> _Task statement_:
What you write should match, word for word, the lines from the one containing "performante." through the end of the data, with no pictures.

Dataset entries
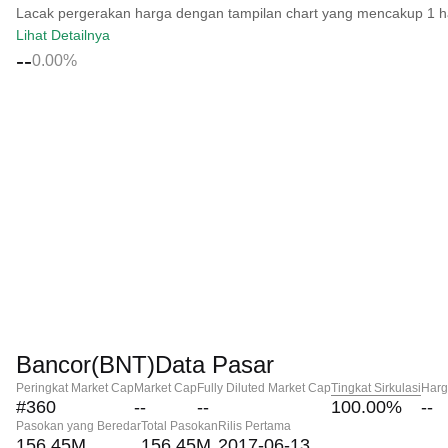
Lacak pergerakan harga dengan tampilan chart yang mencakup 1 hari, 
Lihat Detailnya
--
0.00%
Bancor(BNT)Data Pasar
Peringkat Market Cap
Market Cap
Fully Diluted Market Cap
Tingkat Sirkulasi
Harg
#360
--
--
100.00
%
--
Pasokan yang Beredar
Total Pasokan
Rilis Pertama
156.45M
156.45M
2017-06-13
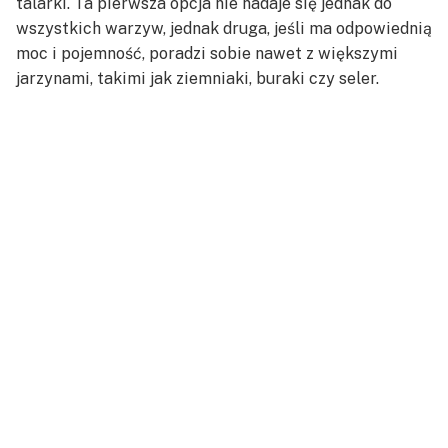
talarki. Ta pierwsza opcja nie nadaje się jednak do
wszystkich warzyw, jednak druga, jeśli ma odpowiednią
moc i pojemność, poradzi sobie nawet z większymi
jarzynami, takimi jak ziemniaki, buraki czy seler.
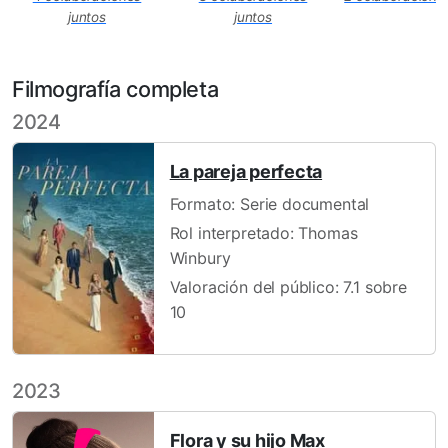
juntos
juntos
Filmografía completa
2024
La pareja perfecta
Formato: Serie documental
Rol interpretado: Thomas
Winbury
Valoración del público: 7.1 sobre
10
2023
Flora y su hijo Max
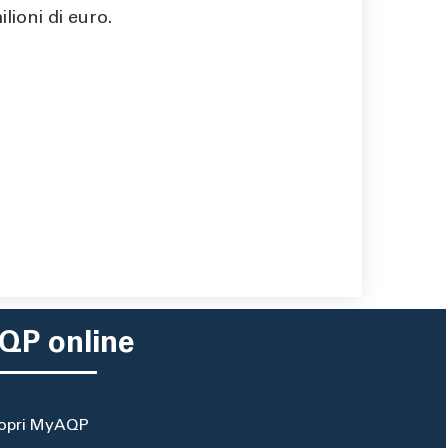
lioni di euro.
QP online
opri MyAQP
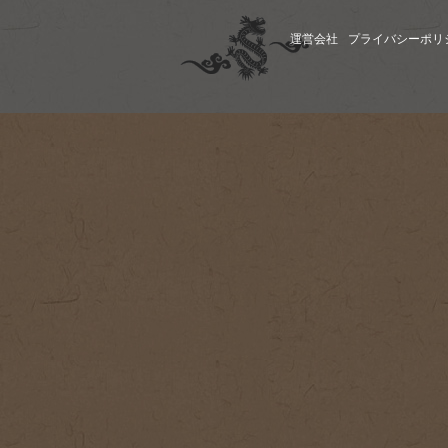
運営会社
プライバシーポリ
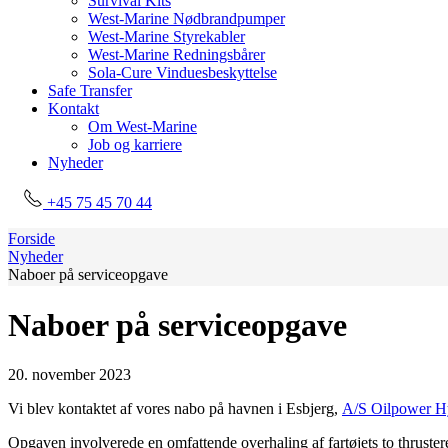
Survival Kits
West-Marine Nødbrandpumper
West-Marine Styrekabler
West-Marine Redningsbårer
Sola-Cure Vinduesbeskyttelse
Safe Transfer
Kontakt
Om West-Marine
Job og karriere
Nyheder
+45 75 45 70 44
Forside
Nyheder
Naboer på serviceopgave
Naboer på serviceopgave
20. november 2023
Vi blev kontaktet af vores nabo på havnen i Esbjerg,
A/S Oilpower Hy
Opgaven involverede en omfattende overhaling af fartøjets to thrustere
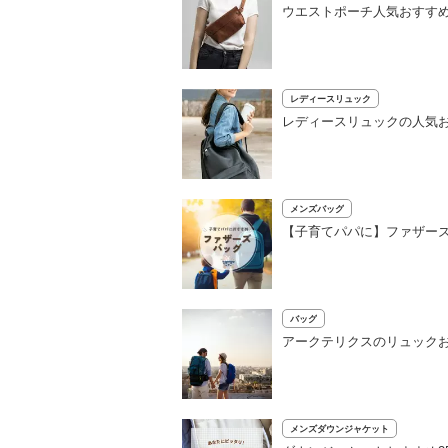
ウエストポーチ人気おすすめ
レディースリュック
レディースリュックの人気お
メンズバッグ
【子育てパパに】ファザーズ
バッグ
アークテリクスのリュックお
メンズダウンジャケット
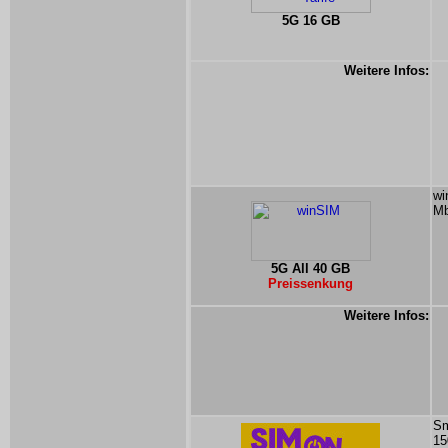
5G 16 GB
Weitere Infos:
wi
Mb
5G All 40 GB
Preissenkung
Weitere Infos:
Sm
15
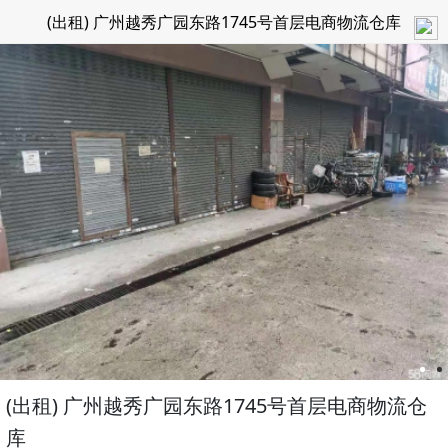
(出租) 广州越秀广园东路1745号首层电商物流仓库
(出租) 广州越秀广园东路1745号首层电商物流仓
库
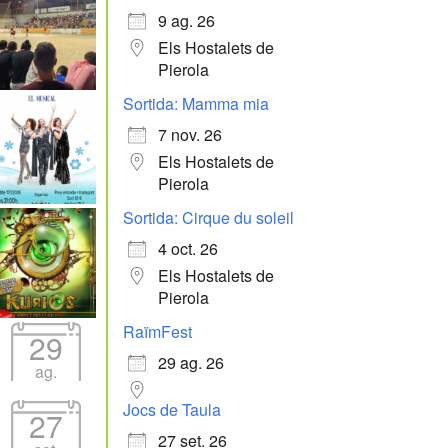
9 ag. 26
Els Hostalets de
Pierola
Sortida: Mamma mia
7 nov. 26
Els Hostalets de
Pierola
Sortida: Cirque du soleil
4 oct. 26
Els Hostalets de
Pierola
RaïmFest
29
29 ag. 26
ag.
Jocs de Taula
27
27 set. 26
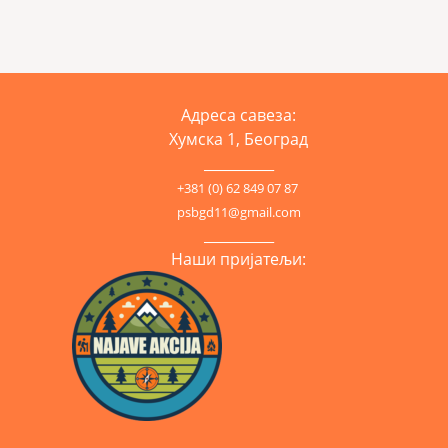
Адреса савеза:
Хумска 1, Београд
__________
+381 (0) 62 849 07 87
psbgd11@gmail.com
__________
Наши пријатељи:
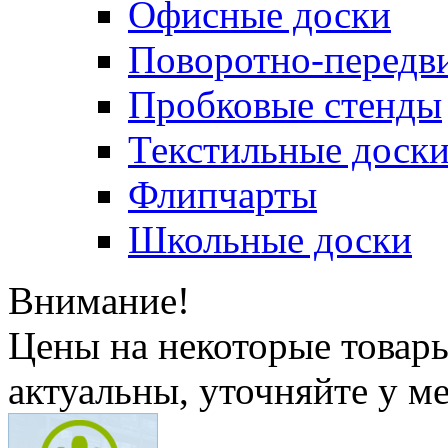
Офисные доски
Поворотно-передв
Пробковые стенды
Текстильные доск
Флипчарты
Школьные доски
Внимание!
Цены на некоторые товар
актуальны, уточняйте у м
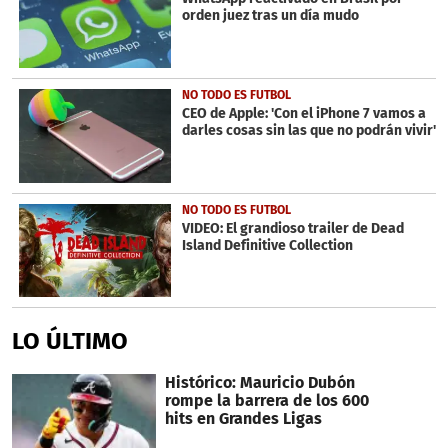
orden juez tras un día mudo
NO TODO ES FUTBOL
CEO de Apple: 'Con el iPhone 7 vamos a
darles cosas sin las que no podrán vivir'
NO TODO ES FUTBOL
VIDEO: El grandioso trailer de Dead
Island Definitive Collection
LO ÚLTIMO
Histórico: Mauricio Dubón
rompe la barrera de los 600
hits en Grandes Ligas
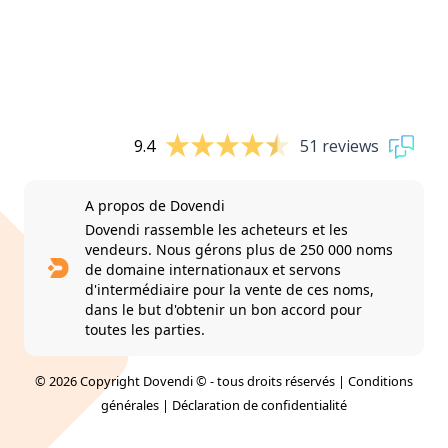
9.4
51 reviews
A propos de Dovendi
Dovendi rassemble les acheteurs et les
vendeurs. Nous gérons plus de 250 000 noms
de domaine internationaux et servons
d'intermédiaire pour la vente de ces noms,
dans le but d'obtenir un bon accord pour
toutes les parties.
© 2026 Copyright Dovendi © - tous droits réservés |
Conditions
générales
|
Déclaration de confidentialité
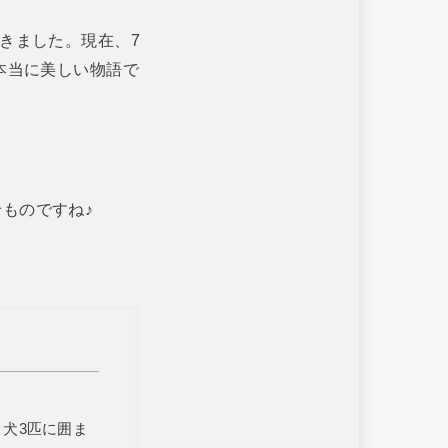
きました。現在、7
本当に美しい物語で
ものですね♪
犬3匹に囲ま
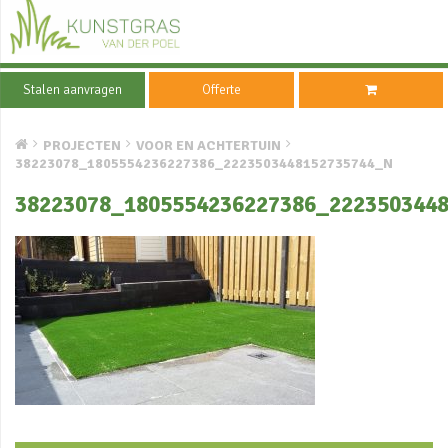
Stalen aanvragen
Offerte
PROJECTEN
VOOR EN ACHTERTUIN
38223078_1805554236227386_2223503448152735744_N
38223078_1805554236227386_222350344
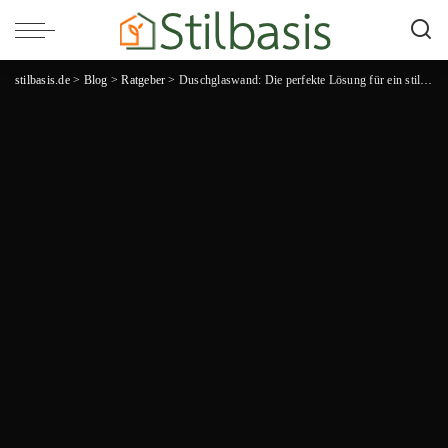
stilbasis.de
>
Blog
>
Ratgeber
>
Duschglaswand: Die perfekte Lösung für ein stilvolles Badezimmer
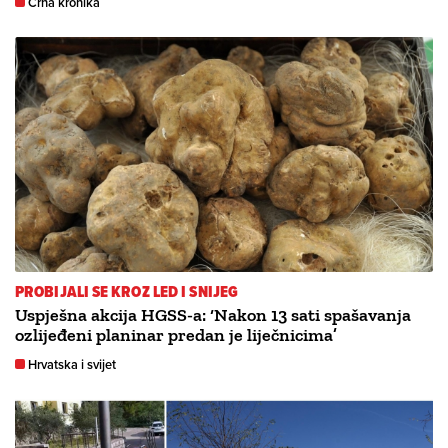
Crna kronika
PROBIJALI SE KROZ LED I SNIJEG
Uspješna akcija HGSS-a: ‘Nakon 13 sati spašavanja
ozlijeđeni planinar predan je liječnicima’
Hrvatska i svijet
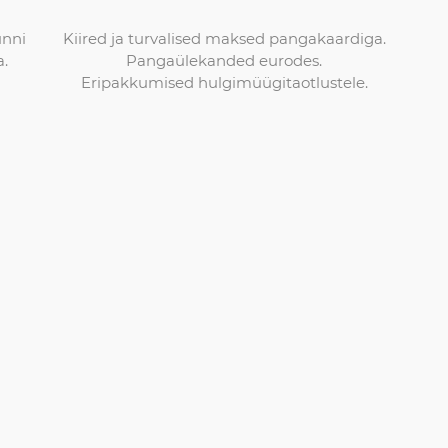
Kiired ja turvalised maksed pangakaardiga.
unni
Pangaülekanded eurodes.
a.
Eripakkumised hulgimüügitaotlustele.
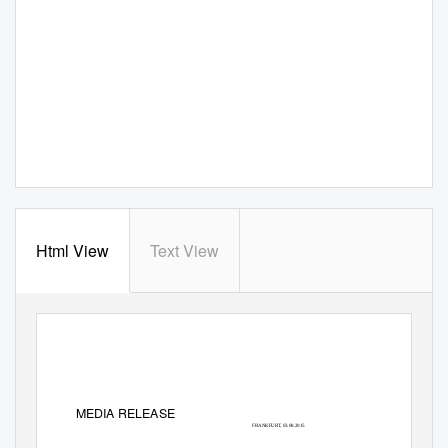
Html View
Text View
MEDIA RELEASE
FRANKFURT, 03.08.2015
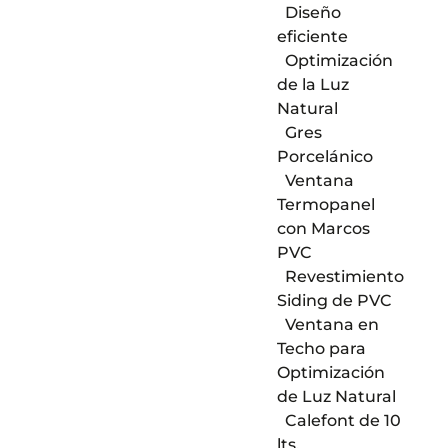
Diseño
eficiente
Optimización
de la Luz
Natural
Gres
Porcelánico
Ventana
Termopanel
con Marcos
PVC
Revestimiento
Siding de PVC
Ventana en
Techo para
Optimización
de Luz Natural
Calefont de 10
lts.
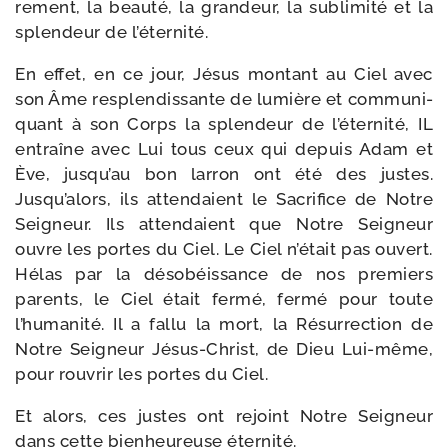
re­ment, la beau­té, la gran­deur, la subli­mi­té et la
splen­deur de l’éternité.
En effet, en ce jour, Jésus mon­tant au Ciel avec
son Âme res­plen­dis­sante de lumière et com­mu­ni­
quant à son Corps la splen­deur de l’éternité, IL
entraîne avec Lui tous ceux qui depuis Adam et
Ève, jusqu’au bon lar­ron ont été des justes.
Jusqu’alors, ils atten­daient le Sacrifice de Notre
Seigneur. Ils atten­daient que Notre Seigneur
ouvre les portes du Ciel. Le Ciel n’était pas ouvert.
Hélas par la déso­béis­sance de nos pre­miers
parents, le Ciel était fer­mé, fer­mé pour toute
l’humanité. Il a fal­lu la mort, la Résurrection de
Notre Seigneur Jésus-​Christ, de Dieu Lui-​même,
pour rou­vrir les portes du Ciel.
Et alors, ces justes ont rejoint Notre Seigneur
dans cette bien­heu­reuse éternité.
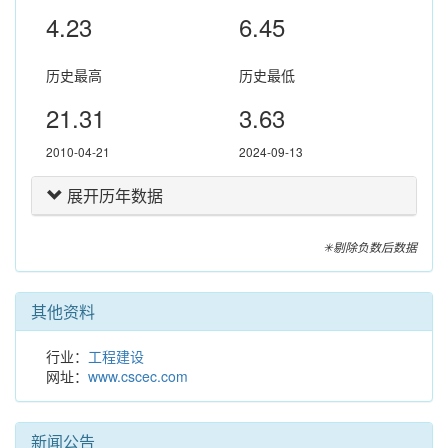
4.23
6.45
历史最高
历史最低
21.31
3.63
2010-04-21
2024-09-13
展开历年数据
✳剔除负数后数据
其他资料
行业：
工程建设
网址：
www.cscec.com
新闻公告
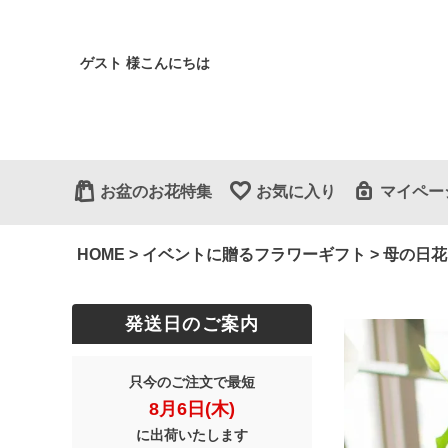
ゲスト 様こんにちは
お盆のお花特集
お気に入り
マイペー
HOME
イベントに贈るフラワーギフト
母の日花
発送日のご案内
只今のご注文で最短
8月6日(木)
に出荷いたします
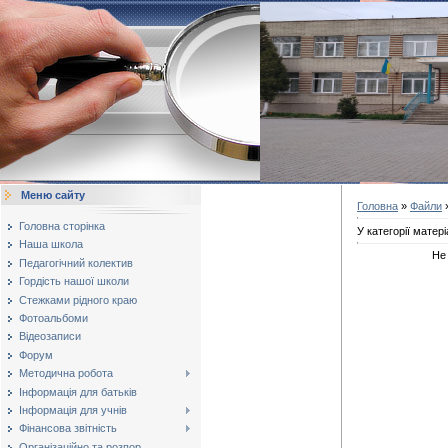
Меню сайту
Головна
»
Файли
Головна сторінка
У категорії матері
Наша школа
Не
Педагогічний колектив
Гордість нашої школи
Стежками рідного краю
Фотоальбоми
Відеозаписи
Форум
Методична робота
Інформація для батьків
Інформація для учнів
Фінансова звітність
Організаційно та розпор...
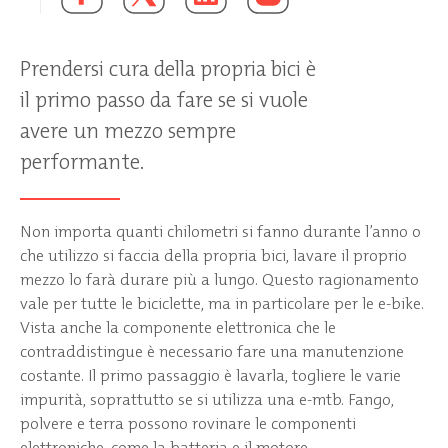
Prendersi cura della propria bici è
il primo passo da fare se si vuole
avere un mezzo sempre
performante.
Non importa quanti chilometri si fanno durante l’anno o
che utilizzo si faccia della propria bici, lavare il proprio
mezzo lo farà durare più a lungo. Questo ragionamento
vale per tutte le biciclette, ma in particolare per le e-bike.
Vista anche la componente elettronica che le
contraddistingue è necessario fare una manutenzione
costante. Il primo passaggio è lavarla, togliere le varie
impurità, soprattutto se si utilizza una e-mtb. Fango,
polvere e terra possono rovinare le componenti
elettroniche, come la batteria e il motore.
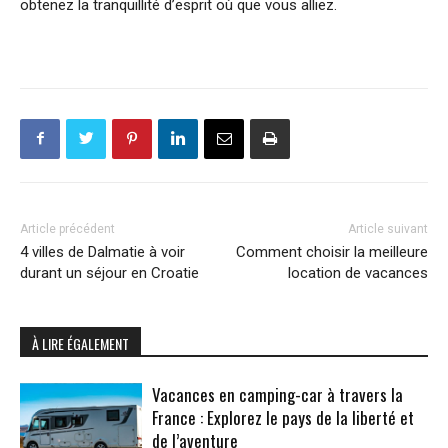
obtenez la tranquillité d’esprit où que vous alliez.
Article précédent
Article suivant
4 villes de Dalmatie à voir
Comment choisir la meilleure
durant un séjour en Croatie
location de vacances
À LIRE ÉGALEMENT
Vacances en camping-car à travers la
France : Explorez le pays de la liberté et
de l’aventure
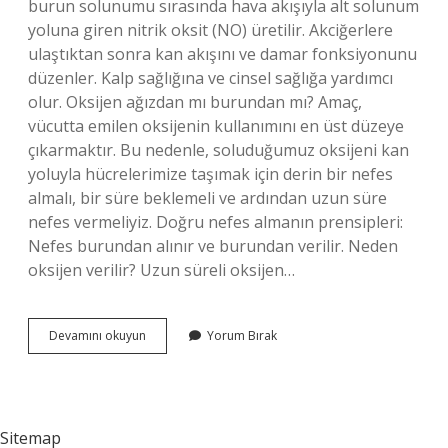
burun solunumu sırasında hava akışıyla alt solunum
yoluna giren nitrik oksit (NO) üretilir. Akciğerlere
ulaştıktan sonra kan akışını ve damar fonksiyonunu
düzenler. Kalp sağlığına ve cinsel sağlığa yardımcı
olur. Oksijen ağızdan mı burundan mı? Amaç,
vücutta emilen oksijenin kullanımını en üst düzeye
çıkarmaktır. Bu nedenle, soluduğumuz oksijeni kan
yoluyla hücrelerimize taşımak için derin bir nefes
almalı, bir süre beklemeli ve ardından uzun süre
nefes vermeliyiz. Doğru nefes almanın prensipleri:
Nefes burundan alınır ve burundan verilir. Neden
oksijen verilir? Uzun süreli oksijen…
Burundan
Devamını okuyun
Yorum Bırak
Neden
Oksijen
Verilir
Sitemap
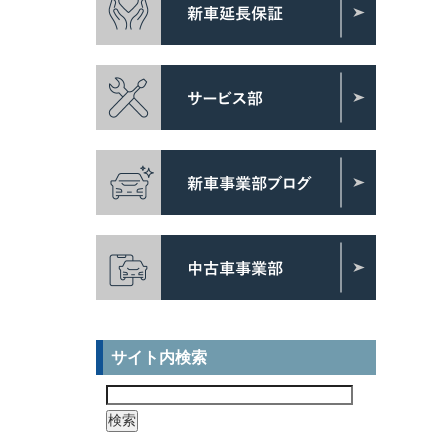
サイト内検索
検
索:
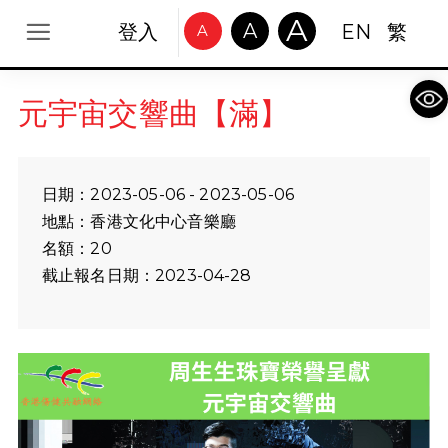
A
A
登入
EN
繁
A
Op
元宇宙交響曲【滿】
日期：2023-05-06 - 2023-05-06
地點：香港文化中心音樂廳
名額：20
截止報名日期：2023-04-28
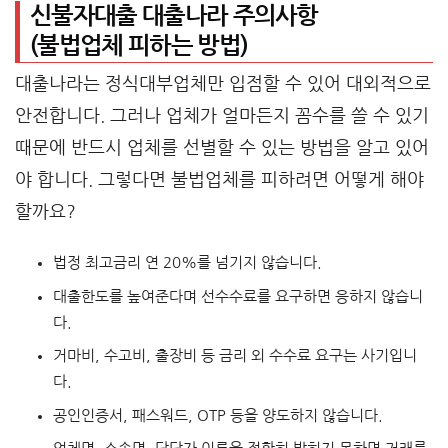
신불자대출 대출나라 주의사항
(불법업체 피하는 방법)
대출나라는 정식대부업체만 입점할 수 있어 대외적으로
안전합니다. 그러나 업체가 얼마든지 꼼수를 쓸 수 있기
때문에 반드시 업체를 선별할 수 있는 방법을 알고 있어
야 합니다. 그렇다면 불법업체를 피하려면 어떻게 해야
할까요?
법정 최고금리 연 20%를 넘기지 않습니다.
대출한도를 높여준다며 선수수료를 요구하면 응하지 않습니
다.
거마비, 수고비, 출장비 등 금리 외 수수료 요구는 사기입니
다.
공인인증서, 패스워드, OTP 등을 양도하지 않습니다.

> _Finished task_:
performante.
Non importa quanti chilometri si fanno durante l’anno o
che utilizzo si faccia della propria bici, lavare il proprio
mezzo lo farà durare più a lungo. Questo ragionamento
vale per tutte le biciclette, ma in particolare per le e-bike.
Vista anche la componente elettronica che le
contraddistingue è necessario fare una manutenzione
costante. Il primo passaggio è lavarla, togliere le varie
impurità, soprattutto se si utilizza una e-mtb. Fango,
polvere e terra possono rovinare le componenti
elettroniche, come la batteria e il motore.
obtenez la tranquillité d’esprit où que vous alliez.
Article précédent
Article suivant
4 villes de Dalmatie à voir
Comment choisir la meilleure
durant un séjour en Croatie
location de vacances
À LIRE ÉGALEMENT
Vacances en camping-car à travers la
France : Explorez le pays de la liberté et
de l’aventure
burun solunumu sırasında hava akışıyla alt solunum
yoluna giren nitrik oksit (NO) üretilir. Akciğerlere
ulaştıktan sonra kan akışını ve damar fonksiyonunu
düzenler. Kalp sağlığına ve cinsel sağlığa yardımcı
olur. Oksijen ağızdan mı burundan mı? Amaç,
vücutta emilen oksijenin kullanımını en üst düzeye
çıkarmaktır. Bu nedenle, soluduğumuz oksijeni kan
yoluyla hücrelerimize taşımak için derin bir nefes
almalı, bir süre beklemeli ve ardından uzun süre
nefes vermeliyiz. Doğru nefes almanın prensipleri:
Nefes burundan alınır ve burundan verilir. Neden
oksijen verilir? Uzun süreli oksijen…
Burundan
Devamını okuyun
Yorum Bırak
Neden
Oksijen
Verilir
Sitemap
サイト内検索
検
索:
A
A
登入
EN
繁
A
Op
元宇宙交響曲【滿】
日期：2023-05-06 - 2023-05-06
地點：香港文化中心音樂廳
名額：20
截止報名日期：2023-04-28
신불자대출 대출나라 주의사항
(불법업체 피하는 방법)
대출나라는 정식대부업체만 입점할 수 있어 대외적으로
안전합니다. 그러나 업체가 얼마든지 꼼수를 쓸 수 있기
때문에 반드시 업체를 선별할 수 있는 방법을 알고 있어
야 합니다. 그렇다면 불법업체를 피하려면 어떻게 해야
할까요?
법정 최고금리 연 20%를 넘기지 않습니다.
대출한도를 높여준다며 선수수료를 요구하면 응하지 않습니
다.
거마비, 수고비, 출장비 등 금리 외 수수료 요구는 사기입니
다.
공인인증서, 패스워드, OTP 등을 양도하지 않습니다.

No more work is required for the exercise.